Doubly-robust and heteroscedasticity-aware sample trimming for causal inference

A popular method for variance reduction in observational causal inference is propensity-based trimming, the practice of removing units with extreme propensities from the sample. This practice has theoretical grounding when the data are homoscedastic and the propensity model is parametric (Yang and Ding, 2018; Crump et al. 2009), but in modern settings where heteroscedastic data are analyzed with non-parametric models, existing theory fails to support current practice.

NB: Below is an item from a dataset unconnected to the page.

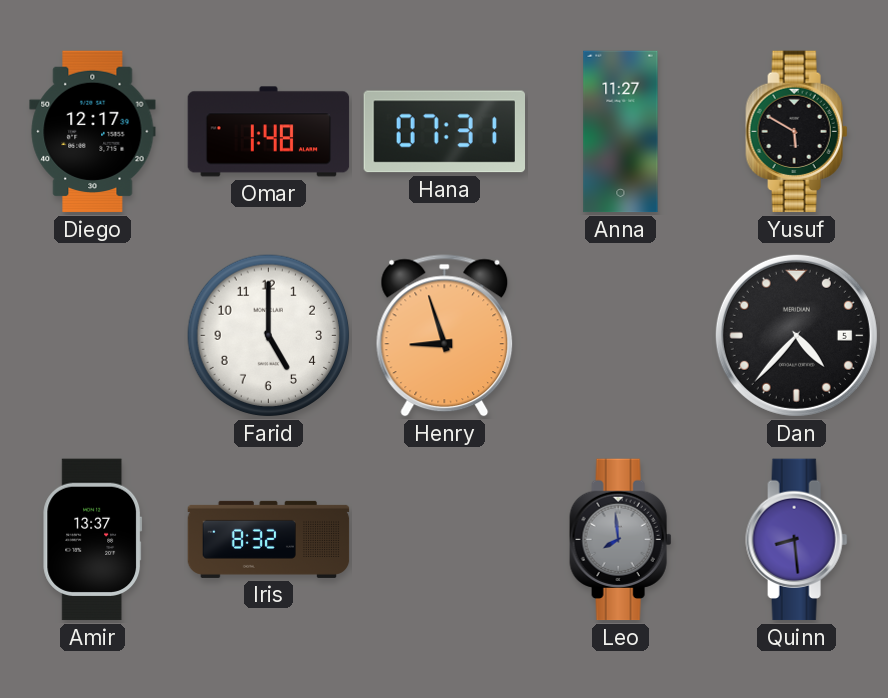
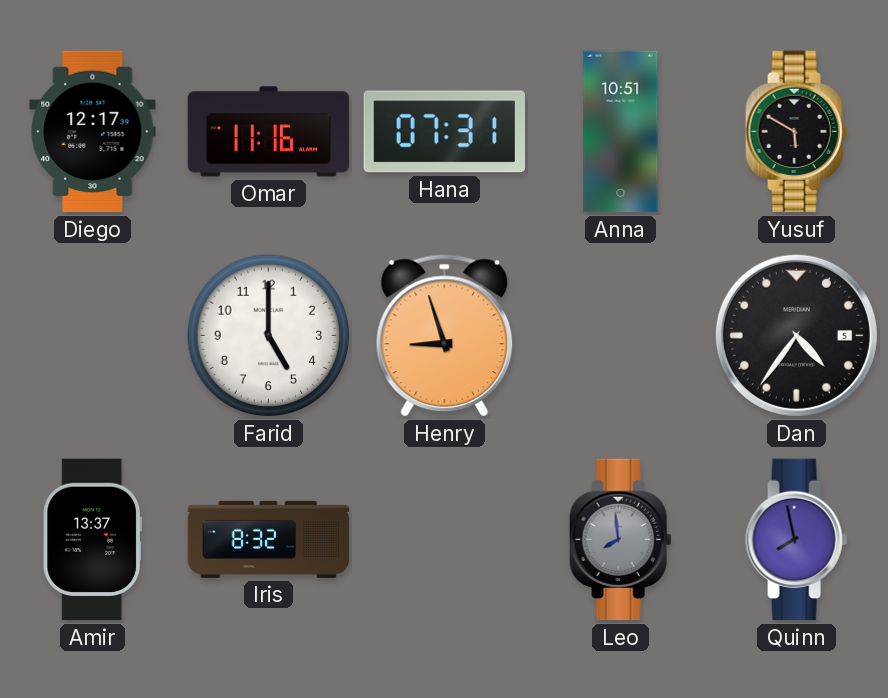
Omar: 1:48 -> 11:16
Anna: 11:27 -> 10:51
Dan: 4:37 -> 4:36
Quinn: 8:29 -> 7:58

In this work, we address this challenge by developing new methods and theory for sample trimming. Our contributions are three-fold: first, we describe novel procedures for selecting which units to trim. Our procedures differ from previous work in that we trim not only units with small propensities, but also units with extreme conditional variances. Second, we give new theoretical guarantees for inference after trimming. In particular, we show how to perform inference on the trimmed subpopulation without requiring that our regressions converge at parametric rates. Instead, we make only fourth-root rate assumptions like those in the double machine learning literature. This result applies to conventional propensity-based trimming as well and thus may be of independent interest. Finally, we propose a bootstrap-based method for constructing simultaneously valid confidence intervals for multiple trimmed sub-populations, which are valuable for navigating the trade-off between sample size and variance reduction inherent in trimming. We validate our methods in simulation, on the 2007-2008 National Health and Nutrition Examination Survey, and on a semi-synthetic Medicare dataset and find promising results in all settings.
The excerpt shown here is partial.